# Hood repair



## Tracto-man (May 31, 2017)

I've never done any kind of body work before, so I'll probably need to practice on something else first, but...

How would one go about repairing this hood? Body filler? Some cutting and welding? 

The grinding and such already done was done by the previous owner.

Any ideas are welcome. Should be some pics...


----------



## Pinion head (Jan 3, 2015)

Your '73's hood can only be repaired propperly through careful metal replacement. that style hood (NASA with the cowl vents in the rear) is only a 2 year usage hood. I've parted several '73 & '74 LeMans Sports & two '73 GTO's over the years which yielded 3 solid straight hoods. I wouldn't put any such '73 hood up there in value with a perfect '72 endura nose hood or a perfect original '69 RamAir or a '70 RamAir hood, but the '73 style of hood is not an easy one to find. 
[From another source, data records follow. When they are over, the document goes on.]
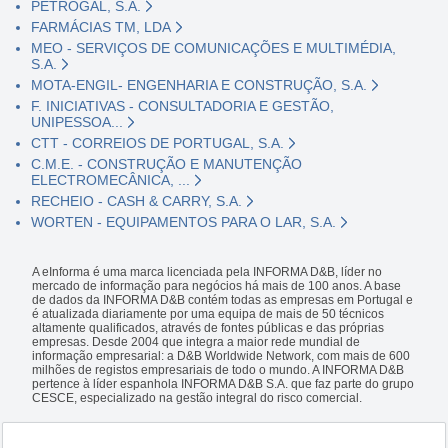
PETROGAL, S.A.
FARMÁCIAS TM, LDA
MEO - SERVIÇOS DE COMUNICAÇÕES E MULTIMÉDIA,
S.A.
MOTA-ENGIL- ENGENHARIA E CONSTRUÇÃO, S.A.
F. INICIATIVAS - CONSULTADORIA E GESTÃO,
UNIPESSOA...
CTT - CORREIOS DE PORTUGAL, S.A.
C.M.E. - CONSTRUÇÃO E MANUTENÇÃO
ELECTROMECÂNICA, ...
RECHEIO - CASH & CARRY, S.A.
WORTEN - EQUIPAMENTOS PARA O LAR, S.A.
A eInforma é uma marca licenciada pela INFORMA D&B, líder no
mercado de informação para negócios há mais de 100 anos. A base
de dados da INFORMA D&B contém todas as empresas em Portugal e
é atualizada diariamente por uma equipa de mais de 50 técnicos
altamente qualificados, através de fontes públicas e das próprias
empresas. Desde 2004 que integra a maior rede mundial de
informação empresarial: a D&B Worldwide Network, com mais de 600
milhões de registos empresariais de todo o mundo. A INFORMA D&B
pertence à líder espanhola INFORMA D&B S.A. que faz parte do grupo
CESCE, especializado na gestão integral do risco comercial.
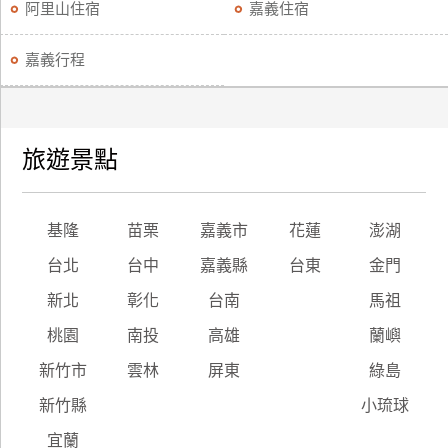
阿里山住宿
嘉義住宿
嘉義行程
旅遊景點
基隆
苗栗
嘉義市
花蓮
澎湖
台北
台中
嘉義縣
台東
金門
新北
彰化
台南
馬祖
桃園
南投
高雄
蘭嶼
新竹市
雲林
屏東
綠島
新竹縣
小琉球
宜蘭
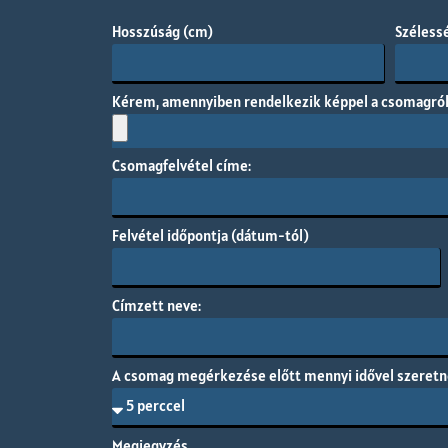
Hosszúság (cm)
Széless
Kérem, amennyiben rendelkezik képpel a csomagról, 
Csomagfelvétel címe:
Felvétel időpontja (dátum-tól)
Címzett neve:
A csomag megérkezése előtt mennyi idővel szeretne 
Megjegyzés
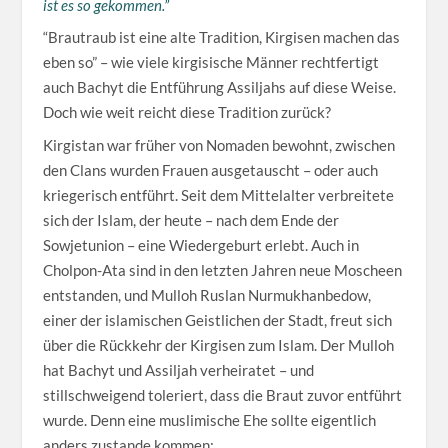
ist es so gekommen.”
“Brautraub ist eine alte Tradition, Kirgisen machen das
eben so” – wie viele kirgisische Männer rechtfertigt
auch Bachyt die Entführung Assiljahs auf diese Weise.
Doch wie weit reicht diese Tradition zurück?
Kirgistan war früher von Nomaden bewohnt, zwischen
den Clans wurden Frauen ausgetauscht – oder auch
kriegerisch entführt. Seit dem Mittelalter verbreitete
sich der Islam, der heute – nach dem Ende der
Sowjetunion – eine Wiedergeburt erlebt. Auch in
Cholpon-Ata sind in den letzten Jahren neue Moscheen
entstanden, und Mulloh Ruslan Nurmukhanbedow,
einer der islamischen Geistlichen der Stadt, freut sich
über die Rückkehr der Kirgisen zum Islam. Der Mulloh
hat Bachyt und Assiljah verheiratet – und
stillschweigend toleriert, dass die Braut zuvor entführt
wurde. Denn eine muslimische Ehe sollte eigentlich
anders zustande kommen:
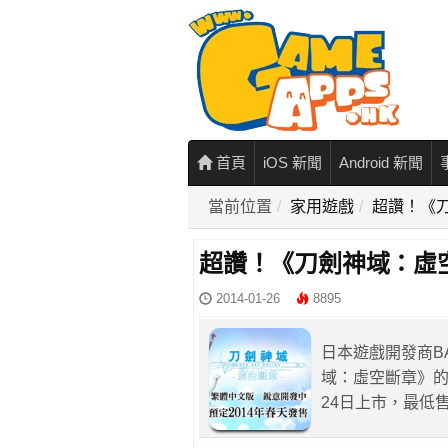
首頁
iOS 新聞
Android 新聞
當前位置
家用遊戲
超讚！《
超讚！《刀劍神域：虛
2014-01-26
8895
日本遊戲開發商BA
域：虛空斷章》的
24日上市，最低售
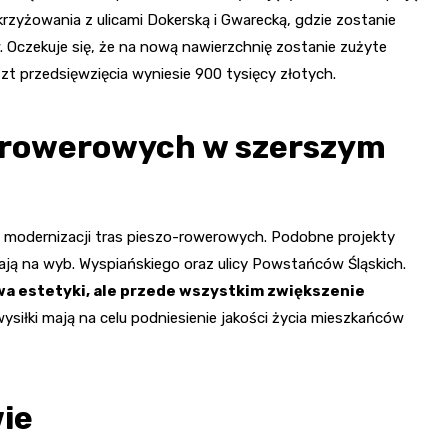
krzyżowania z ulicami Dokerską i Gwarecką, gdzie zostanie
 Oczekuje się, że na nową nawierzchnię zostanie zużyte
t przedsięwzięcia wyniesie 900 tysięcy złotych.
o-rowerowych w szerszym
u modernizacji tras pieszo-rowerowych. Podobne projekty
wają na wyb. Wyspiańskiego oraz ulicy Powstańców Śląskich.
wa estetyki, ale przede wszystkim zwiększenie
wysiłki mają na celu podniesienie jakości życia mieszkańców
ie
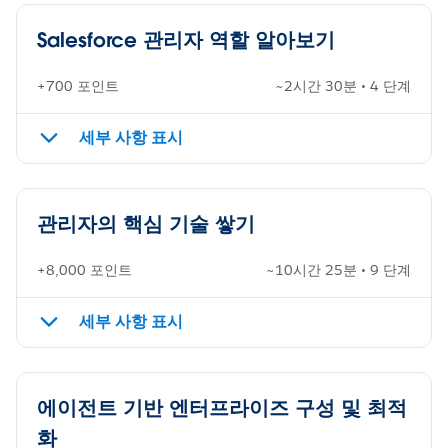
Salesforce 관리자 역할 알아보기
+700 포인트
~2시간 30분 • 4 단계
세부 사항 표시
관리자의 핵심 기술 쌓기
+8,000 포인트
~10시간 25분 • 9 단계
세부 사항 표시
에이전트 기반 엔터프라이즈 구성 및 최적
화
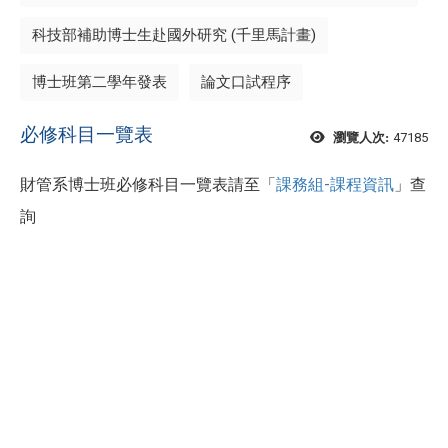
科技部補助博士生赴國外研究 (千里馬計畫)
博士班第二學年發表
論文口試程序
必修科目一覽表
47185
瀏覽人次:
財管系博士班必修科目一覽表請至「
課務組-課程資訊
」查
詢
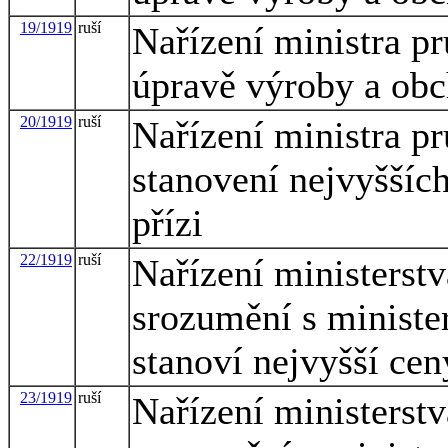
19/1919
ruší
Nařízení ministra p
úpravě výroby a ob
20/1919
ruší
Nařízení ministra p
stanovení nejvyššíc
přízi
22/1919
ruší
Nařízení ministerst
srozumění s ministe
stanoví nejvyšší ceny
23/1919
ruší
Nařízení ministerst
On repairing the hood, I'd find a clean regular '73/74 or '75-77 LeMans hood, one that even if it was damaged by being folded up on a hood hinge, or had a bad scrape further back, the hood could be bought cheap. Several times a year I frequent several large longtime country yards which don't crush the old stuff. In yards like that, can still find a flat hood that can be used to remove repair sections. On your hood, I'd drill out all the spot welds on the leading edge on each side of the ironing board. I'd eventually do the same going back several inches on each side rail. Next I'd scribe a diagonal line on each side of the raised ironing board area. Personally, would want this scribed line on the flat if rust does not extend that far. Behind the rust, I'd scribe a line sideways from each side of the hood, till that prevous diagonal line intersected. After carefully cutting these scribed lines with a cutoff wheel, I'd remove the spot welds, upfront on the sides of hood. Though very careful measuring, I'd cut an oh so slightly larger panel from the donor hood. The trick is keeping the lines very straight, not getting sloppy. I have a bench mounted belt sander as well as several different type angle grinders & have even used Dremel tools which have came in very handy in getting such repair panels propperly lined up. Usually it takes quite a bit of time to get the cutoff edges of each panel perfect.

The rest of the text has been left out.